▶ Prompt
Your task is to output the listing word for word, with pictures excluded.

▶ Records provided

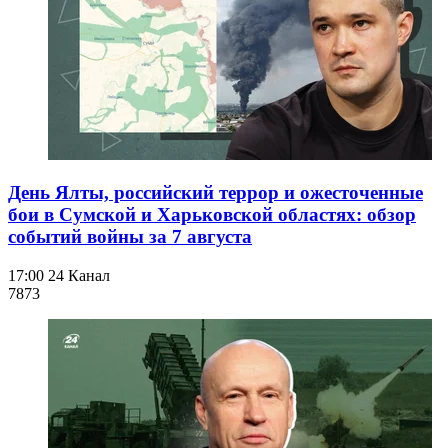
День Ялты, российский террор и ожесточенные
бои в Сумской и Харьковской областях: обзор
событий войны за 7 августа
17:00
24 Канал
787
3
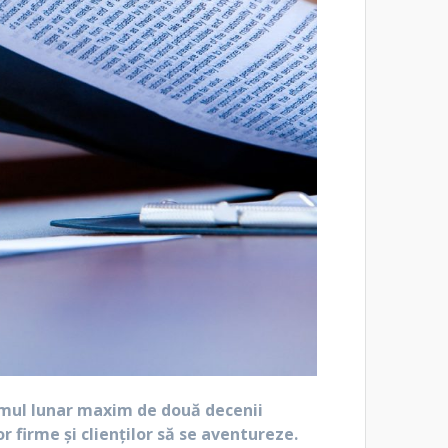
itmul lunar maxim de două decenii
 firme și clienților să se aventureze.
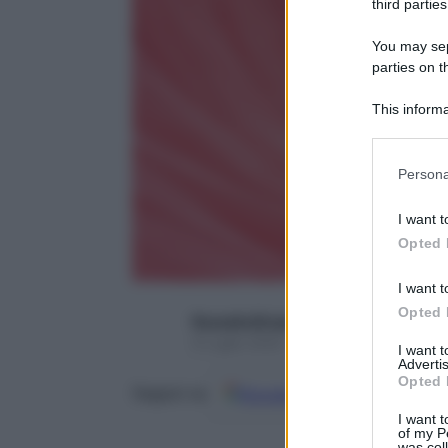
third parties
You may sepa
parties on t
This informa
Participants
Please note
Persona
information 
deny consent
I want t
in below Go
Opted 
I want t
Opted 
Rossella Briganti
9 Luglio 2020 – Lettura 5 minuti
I want 
Advertis
Opted 
Google
Discover
Fon
Seguici su
I want t
of my P
was col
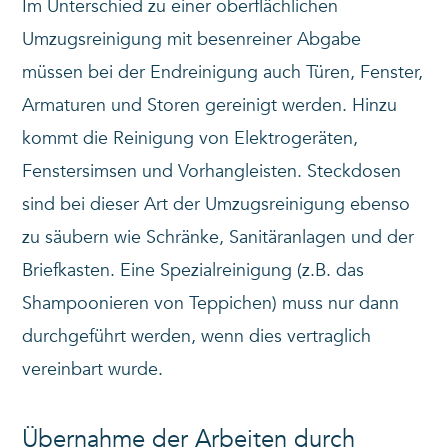
Im Unterschied zu einer oberflächlichen
Umzugsreinigung mit besenreiner Abgabe
müssen bei der Endreinigung auch Türen, Fenster,
Armaturen und Storen gereinigt werden. Hinzu
kommt die Reinigung von Elektrogeräten,
Fenstersimsen und Vorhangleisten. Steckdosen
sind bei dieser Art der Umzugsreinigung ebenso
zu säubern wie Schränke, Sanitäranlagen und der
Briefkasten. Eine Spezialreinigung (z.B. das
Shampoonieren von Teppichen) muss nur dann
durchgeführt werden, wenn dies vertraglich
vereinbart wurde.
Übernahme der Arbeiten durch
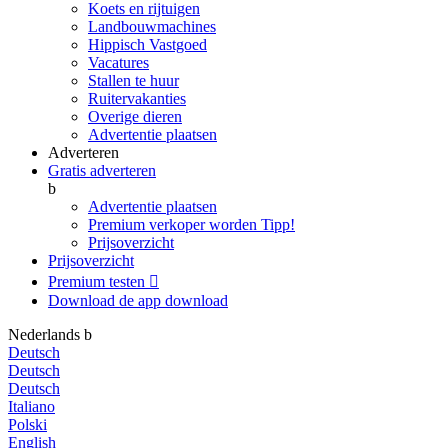
Koets en rijtuigen
Landbouwmachines
Hippisch Vastgoed
Vacatures
Stallen te huur
Ruitervakanties
Overige dieren
Advertentie plaatsen
Adverteren
Gratis adverteren
b
Advertentie plaatsen
Premium verkoper worden
Tipp!
Prijsoverzicht
Prijsoverzicht
Premium testen

Download de app
download
Nederlands
b
Deutsch
Deutsch
Deutsch
Italiano
Polski
English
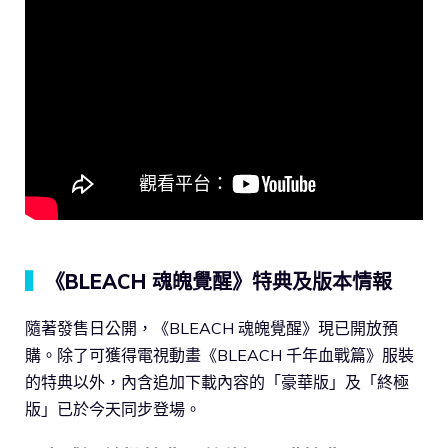
▍
《BLEACH 魂魄覺醒》特典及版本情報
隨著發售日公開，《BLEACH 魂魄覺醒》現已開放預
購。除了可獲得電視動畫《BLEACH 千年血戰篇》服裝
的特典以外，內含追加下載內容的「豪華版」及「終極
版」已於今天同步登場。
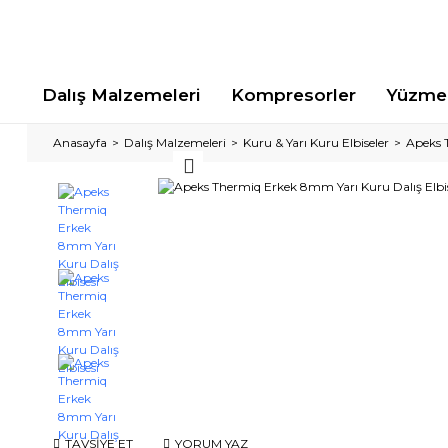
Dalış Malzemeleri
Kompresorler
Yüzme 
Anasayfa
Dalış Malzemeleri
Kuru & Yarı Kuru Elbiseler
Apeks 
TAVSİYE ET
YORUM YAZ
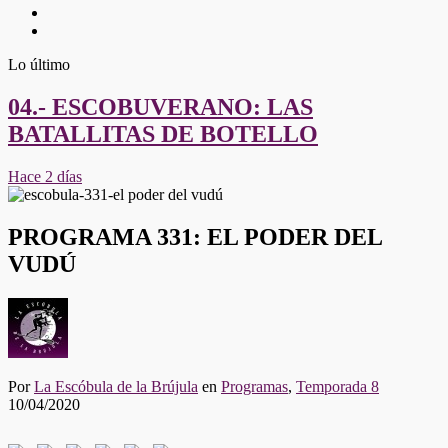
Twitter
Youtube
Lo último
04.- ESCOBUVERANO: LAS
BATALLITAS DE BOTELLO
Hace 2 días
PROGRAMA 331: EL PODER DEL
VUDÚ
Por
La Escóbula de la Brújula
en
Programas
,
Temporada 8
10/04/2020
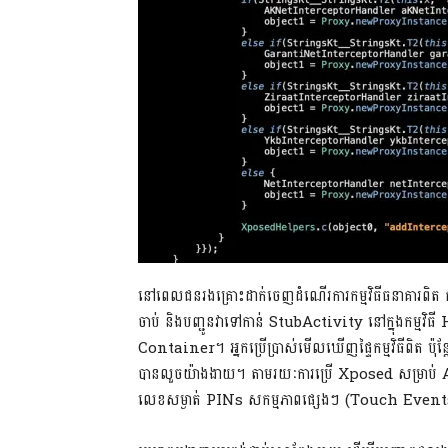
នៅពេលជនរងគ្រោះដាក់ចេញដំណើរការកម្មវិធីធនាគារពិត
ចាប់ និងបញ្ជូនវាទៅកាន់ StubActivity នៅក្នុងកម្មវិធី Ho
Container។ អ្នកប្រើប្រាស់មើលឃើញផ្ទៃកម្មវិធីពិត ប៉ុន្ត
បានលួចយ៉ាងងាយ។ តាមរយៈការប្រើ Xposed សម្រាប់
លេខសម្ងាត់ PINs សកម្មភាពផ្សេងៗ (Touch Eve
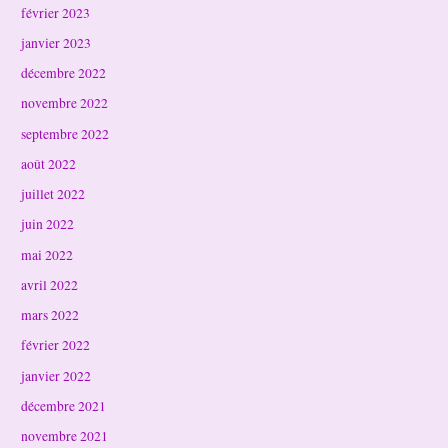
février 2023
janvier 2023
décembre 2022
novembre 2022
septembre 2022
août 2022
juillet 2022
juin 2022
mai 2022
avril 2022
mars 2022
février 2022
janvier 2022
décembre 2021
novembre 2021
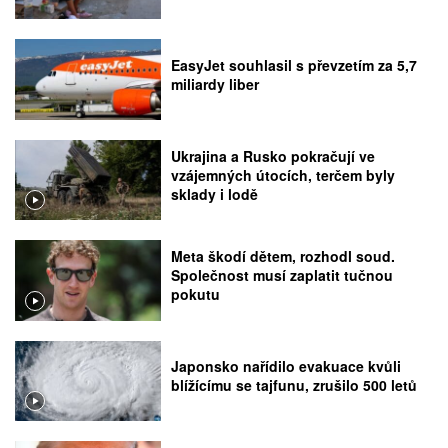
EasyJet souhlasil s převzetím za 5,7
miliardy liber
Ukrajina a Rusko pokračují ve
vzájemných útocích, terčem byly
sklady i lodě
Meta škodí dětem, rozhodl soud.
Společnost musí zaplatit tučnou
pokutu
Japonsko nařídilo evakuace kvůli
blížícímu se tajfunu, zrušilo 500 letů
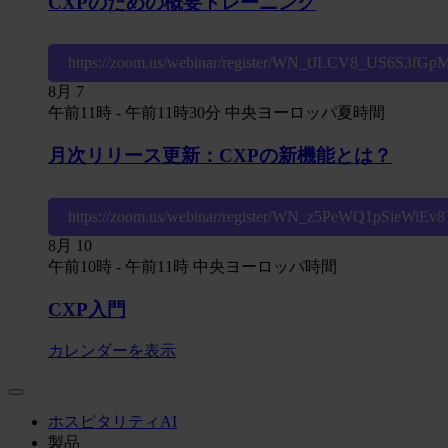
CXPのための概要トレーニング
https://zoom.us/webinar/register/WN_tJLCV8_US6S3fG
8月
7
午前11時
-
午前11時30分
中央ヨーロッパ夏時間
月次リリース更新：CXPの新機能とは？
https://zoom.us/webinar/register/WN_z5PeWQ1pSieWiE
8月
10
午前10時
-
午前11時
中央ヨーロッパ時間
CXP入門
カレンダーを表示
ホスピタリティAI
製品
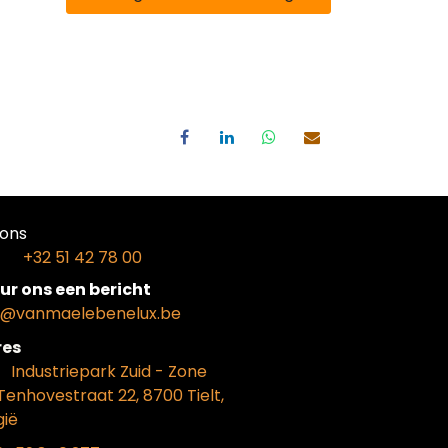
ons​
+32 51 42 78 00
ur ons een bericht
o@vanmaelebenelux.be
​es
​Industriepark Zui
d - Zone
Tenhovestraat 22, 8700 Tielt,
gië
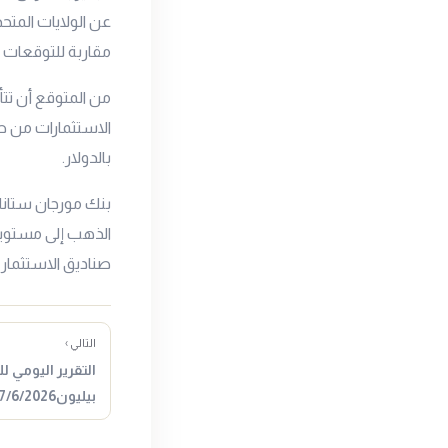
عن الولايات المتح
مقاربة للتوقعات ل
من المتوقع أن تتأ
الاستثمارات من صن
بالدولار.
بنك مورجان ستانلي
صناديق الاستثمار
التالي ›
التقرير اليومي 
بيليون27/6/2026المصدر : جولد…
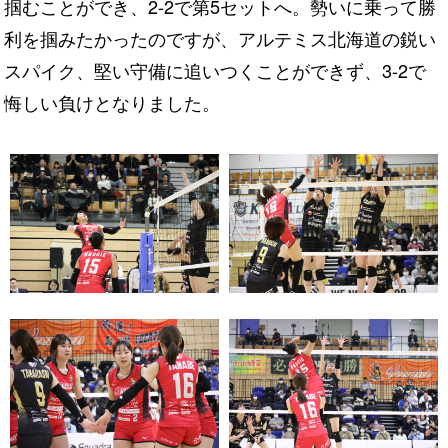
掴むことができ、2-2で第5セットへ。勢いに乗って勝
利を掴みたかったのですが、アルテミス北海道の鋭い
スパイク、堅い守備に追いつくことができず、3-2で
悔しい負けとなりました。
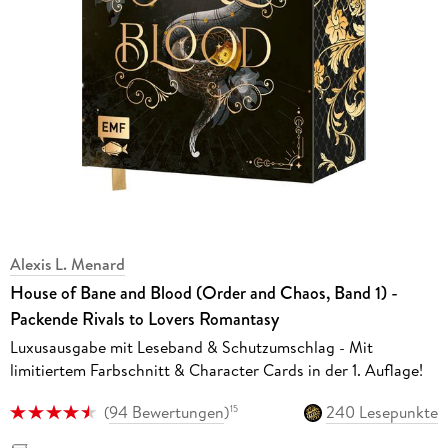
Alexis L. Menard
House of Bane and Blood (Order and Chaos, Band 1) -
Packende Rivals to Lovers Romantasy
Luxusausgabe mit Leseband & Schutzumschlag - Mit
limitiertem Farbschnitt & Character Cards in der 1. Auflage!
(
94 Bewertungen
)
240 Lesepunkte
15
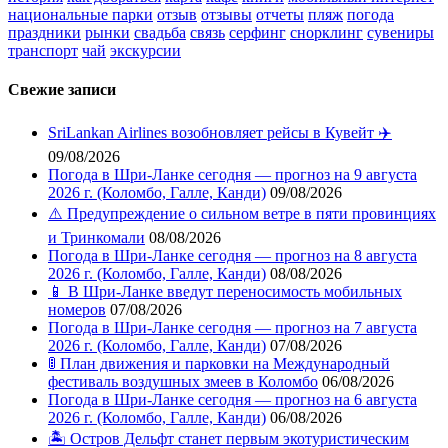
национальные парки
отзыв
отзывы
отчеты
пляж
погода
праздники
рынки
свадьба
связь
серфинг
снорклинг
сувениры
транспорт
чай
экскурсии
Свежие записи
SriLankan Airlines возобновляет рейсы в Кувейт ✈️
09/08/2026
Погода в Шри-Ланке сегодня — прогноз на 9 августа
2026 г. (Коломбо, Галле, Канди)
09/08/2026
⚠️ Предупреждение о сильном ветре в пяти провинциях
и Тринкомали
08/08/2026
Погода в Шри-Ланке сегодня — прогноз на 8 августа
2026 г. (Коломбо, Галле, Канди)
08/08/2026
📱 В Шри-Ланке введут переносимость мобильных
номеров
07/08/2026
Погода в Шри-Ланке сегодня — прогноз на 7 августа
2026 г. (Коломбо, Галле, Канди)
07/08/2026
🚦 План движения и парковки на Международный
фестиваль воздушных змеев в Коломбо
06/08/2026
Погода в Шри-Ланке сегодня — прогноз на 6 августа
2026 г. (Коломбо, Галле, Канди)
06/08/2026
🏝️ Остров Дельфт станет первым экотуристическим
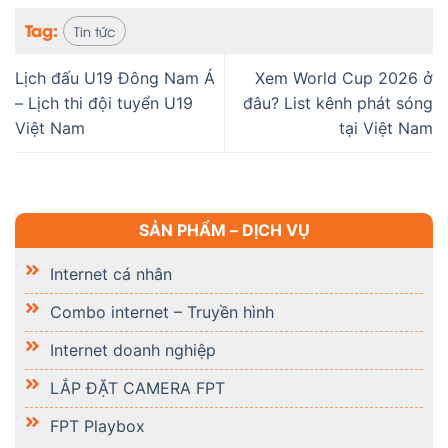
Tag:
Tin tức
Lịch đấu U19 Đông Nam Á
Xem World Cup 2026 ở
– Lịch thi đội tuyển U19
đâu? List kênh phát sóng
Việt Nam
tại Việt Nam
SẢN PHẨM – DỊCH VỤ
Internet cá nhân
Combo internet – Truyền hình
Internet doanh nghiệp
LẮP ĐẶT CAMERA FPT
FPT Playbox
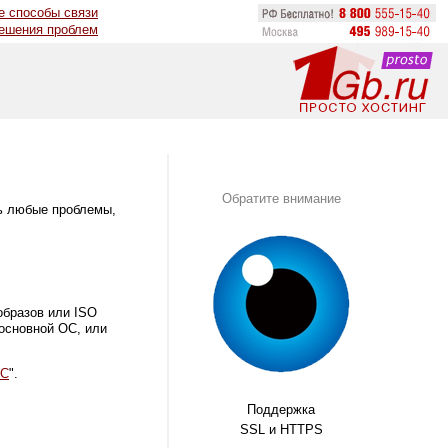
е способы связи
решения проблем
Обратите внимание
ь любые проблемы,
образов или ISO
основной ОС, или
ОС
".
Поддержка
SSL и HTTPS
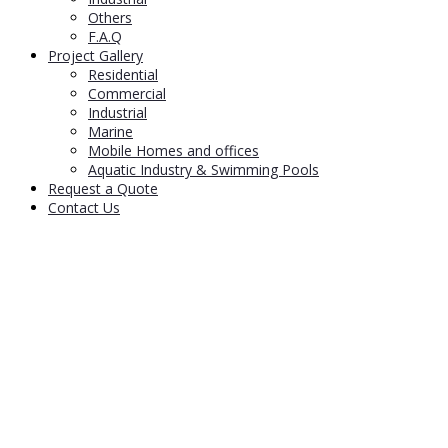
Others
F.A.Q
Project Gallery
Residential
Commercial
Industrial
Marine
Mobile Homes and offices
Aquatic Industry & Swimming Pools
Request a Quote
Contact Us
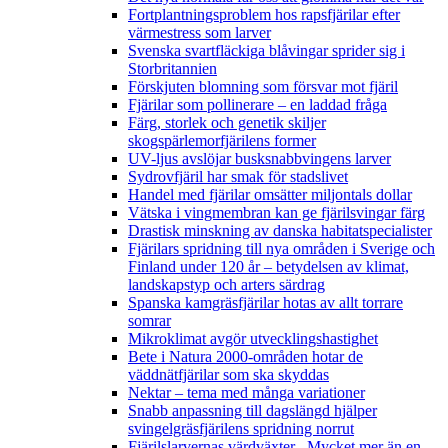
Fortplantningsproblem hos rapsfjärilar efter
värmestress som larver
Svenska svartfläckiga blåvingar sprider sig i
Storbritannien
Förskjuten blomning som försvar mot fjäril
Fjärilar som pollinerare – en laddad fråga
Färg, storlek och genetik skiljer
skogspärlemorfjärilens former
UV-ljus avslöjar busksnabbvingens larver
Sydrovfjäril har smak för stadslivet
Handel med fjärilar omsätter miljontals dollar
Vätska i vingmembran kan ge fjärilsvingar färg
Drastisk minskning av danska habitatspecialister
Fjärilars spridning till nya områden i Sverige och
Finland under 120 år
– betydelsen av klimat,
landskapstyp och arters särdrag
Spanska kamgräsfjärilar hotas av allt torrare
somrar
Mikroklimat avgör utvecklingshastighet
Bete i Natura 2000-områden hotar de
väddnätfjärilar som ska skyddas
Nektar – tema med många variationer
Snabb anpassning till dagslängd hjälper
svingelgräsfjärilens spridning norrut
Fjärilslarvernas värdväxter– Mycket mer än en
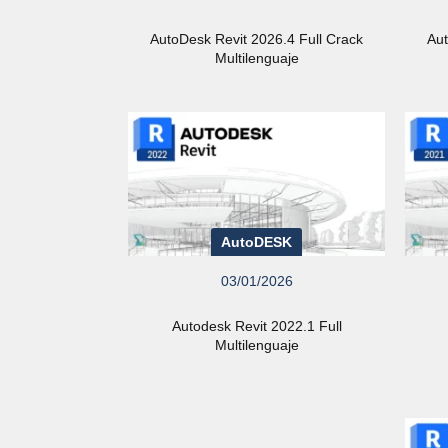
AutoDesk Revit 2026.4 Full Crack
Aut
Multilenguaje
AutoDESK
03/01/2026
Autodesk Revit 2022.1 Full
Multilenguaje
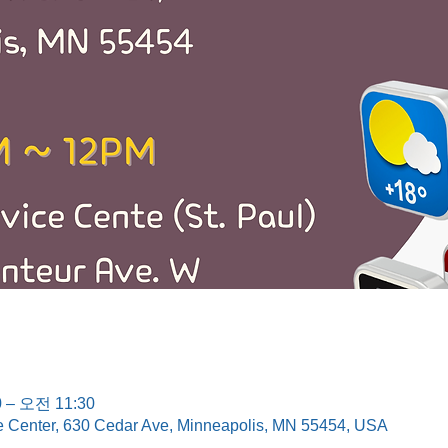
 – 오전 11:30
e Center, 630 Cedar Ave, Minneapolis, MN 55454, USA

▶ Output
День Ялты, российский террор и ожесточенные
бои в Сумской и Харьковской областях: обзор
событий войны за 7 августа
17:00
24 Канал
787
3
itmul lunar maxim de două decenii
 firme și clienților să se aventureze.
third parties
You may sepa
parties on t
This informa
Participants
Please note
Persona
information 
deny consent
I want t
in below Go
Opted 
I want t
Opted 
Rossella Briganti
9 Luglio 2020 – Lettura 5 minuti
I want 
Advertis
Opted 
Google
Discover
Fon
Seguici su
I want t
of my P
was col
Im Unterschied zu einer oberflächlichen
Umzugsreinigung mit besenreiner Abgabe
müssen bei der Endreinigung auch Türen, Fenster,
Armaturen und Storen gereinigt werden. Hinzu
kommt die Reinigung von Elektrogeräten,
Fenstersimsen und Vorhangleisten. Steckdosen
sind bei dieser Art der Umzugsreinigung ebenso
zu säubern wie Schränke, Sanitäranlagen und der
Briefkasten. Eine Spezialreinigung (z.B. das
Shampoonieren von Teppichen) muss nur dann
durchgeführt werden, wenn dies vertraglich
vereinbart wurde.
Übernahme der Arbeiten durch
Koets en rijtuigen
Landbouwmachines
Hippisch Vastgoed
Vacatures
Stallen te huur
Ruitervakanties
Overige dieren
Advertentie plaatsen
Adverteren
Gratis adverteren
b
Advertentie plaatsen
Premium verkoper worden
Tipp!
Prijsoverzicht
Prijsoverzicht
Premium testen

Download de app
download
Nederlands
b
Deutsch
Deutsch
Deutsch
Italiano
Polski
English
▍
《BLEACH 魂魄覺醒》特典及版本情報
隨著發售日公開，《BLEACH 魂魄覺醒》現已開放預
購。除了可獲得電視動畫《BLEACH 千年血戰篇》服裝
的特典以外，內含追加下載內容的「豪華版」及「終極
版」已於今天同步登場。
Dalış Malzemeleri
Kompresorler
Yüzme 
Anasayfa
Dalış Malzemeleri
Kuru & Yarı Kuru Elbiseler
Apeks 
TAVSİYE ET
YORUM YAZ
Twitter
Youtube
Lo último
04.- ESCOBUVERANO: LAS
BATALLITAS DE BOTELLO
Hace 2 días
PROGRAMA 331: EL PODER DEL
VUDÚ
Por
La Escóbula de la Brújula
en
Programas
,
Temporada 8
10/04/2020
នៅពេលជនរងគ្រោះដាក់ចេញដំណើរការកម្មវិធីធនាគារពិត
ចាប់ និងបញ្ជូនវាទៅកាន់ StubActivity នៅក្នុងកម្មវិធី Ho
Container។ អ្នកប្រើប្រាស់មើលឃើញផ្ទៃកម្មវិធីពិត ប៉ុន្ត
បានលួចយ៉ាងងាយ។ តាមរយៈការប្រើ Xposed សម្រាប់
លេខសម្ងាត់ PINs សកម្មភាពផ្សេងៗ (Touch Eve
février 2023
janvier 2023
décembre 2022
novembre 2022
septembre 2022
août 2022
juillet 2022
juin 2022
mai 2022
avril 2022
mars 2022
février 2022
janvier 2022
décembre 2021
novembre 2021
EasyJet souhlasil s převzetím za 5,7
miliardy liber
Ukrajina a Rusko pokračují ve
vzájemných útocích, terčem byly
sklady i lodě
Meta škodí dětem, rozhodl soud.
Společnost musí zaplatit tučnou
pokutu
Japonsko nařídilo evakuace kvůli
blížícímu se tajfunu, zrušilo 500 letů
CXPのための概要トレーニング
https://zoom.us/webinar/register/WN_tJLCV8_US6S3fG
8月
7
午前11時
-
午前11時30分
中央ヨーロッパ夏時間
月次リリース更新：CXPの新機能とは？
https://zoom.us/webinar/register/WN_z5PeWQ1pSieWiE
8月
10
午前10時
-
午前11時
中央ヨーロッパ時間
CXP入門
カレンダーを表示
ホスピタリティAI
製品
ons​
+32 51 42 78 00
ur ons een bericht
o@vanmaelebenelux.be
​es
​Industriepark Zui
d - Zone
Tenhovestraat 22, 8700 Tielt,
gië
عن الولايات المتح
مقاربة للتوقعات ل
من المتوقع أن تتأ
الاستثمارات من صن
بالدولار.
بنك مورجان ستانلي
صناديق الاستثمار
التالي ›
التقرير اليومي 
بيليون27/6/2026المصدر : جولد…
掴むことができ、2-2で第5セットへ。勢いに乗って勝
利を掴みたかったのですが、アルテミス北海道の鋭い
スパイク、堅い守備に追いつくことができず、3-2で
悔しい負けとなりました。
Alexis L. Menard
House of Bane and Blood (Order and Chaos, Band 1) -
Packende Rivals to Lovers Romantasy
Luxusausgabe mit Leseband & Schutzumschlag - Mit
limitiertem Farbschnitt & Character Cards in der 1. Auflage!
(
94 Bewertungen
)
240 Lesepunkte
15
национальные парки
отзыв
отзывы
отчеты
пляж
погода
праздники
рынки
свадьба
связь
серфинг
снорклинг
сувениры
транспорт
чай
экскурсии
Свежие записи
SriLankan Airlines возобновляет рейсы в Кувейт ✈️
09/08/2026
Погода в Шри-Ланке сегодня — прогноз на 9 августа
2026 г. (Коломбо, Галле, Канди)
09/08/2026
⚠️ Предупреждение о сильном ветре в пяти провинциях
и Тринкомали
08/08/2026
Погода в Шри-Ланке сегодня — прогноз на 8 августа
2026 г. (Коломбо, Галле, Канди)
08/08/2026
📱 В Шри-Ланке введут переносимость мобильных
номеров
07/08/2026
Погода в Шри-Ланке сегодня — прогноз на 7 августа
2026 г. (Коломбо, Галле, Канди)
07/08/2026
🚦 План движения и парковки на Международный
фестиваль воздушных змеев в Коломбо
06/08/2026
Погода в Шри-Ланке сегодня — прогноз на 6 августа
2026 г. (Коломбо, Галле, Канди)
06/08/2026
🏝️ Остров Дельфт станет первым экотуристическим
Tag:
Tin tức
Lịch đấu U19 Đông Nam Á
Xem World Cup 2026 ở
– Lịch thi đội tuyển U19
đâu? List kênh phát sóng
Việt Nam
tại Việt Nam
SẢN PHẨM – DỊCH VỤ
Internet cá nhân
Combo internet – Truyền hình
Internet doanh nghiệp
LẮP ĐẶT CAMERA FPT
FPT Playbox
е способы связи
решения проблем
Обратите внимание
ь любые проблемы,
образов или ISO
основной ОС, или
ОС
".
Поддержка
SSL и HTTPS
Others
F.A.Q
Project Gallery
Residential
Commercial
Industrial
Marine
Mobile Homes and offices
Aquatic Industry & Swimming Pools
Request a Quote
Contact Us
Fortplantningsproblem hos rapsfjärilar efter
värmestress som larver
Svenska svartfläckiga blåvingar sprider sig i
Storbritannien
Förskjuten blomning som försvar mot fjäril
Fjärilar som pollinerare – en laddad fråga
Färg, storlek och genetik skiljer
skogspärlemorfjärilens former
UV-ljus avslöjar busksnabbvingens larver
Sydrovfjäril har smak för stadslivet
Handel med fjärilar omsätter miljontals dollar
Vätska i vingmembran kan ge fjärilsvingar färg
Drastisk minskning av danska habitatspecialister
Fjärilars spridning till nya områden i Sverige och
Finland under 120 år
– betydelsen av klimat,
landskapstyp och arters särdrag
Spanska kamgräsfjärilar hotas av allt torrare
somrar
Mikroklimat avgör utvecklingshastighet
Bete i Natura 2000-områden hotar de
väddnätfjärilar som ska skyddas
Nektar – tema med många variationer
Snabb anpassning till dagslängd hjälper
svingelgräsfjärilens spridning norrut
Fjärilslarvernas värdväxter– Mycket mer än en
AutoDesk Revit 2026.4 Full Crack
Aut
Multilenguaje
AutoDESK
03/01/2026
Autodesk Revit 2022.1 Full
Multilenguaje
 – 오전 11:30
e Center, 630 Cedar Ave, Minneapolis, MN 55454, USA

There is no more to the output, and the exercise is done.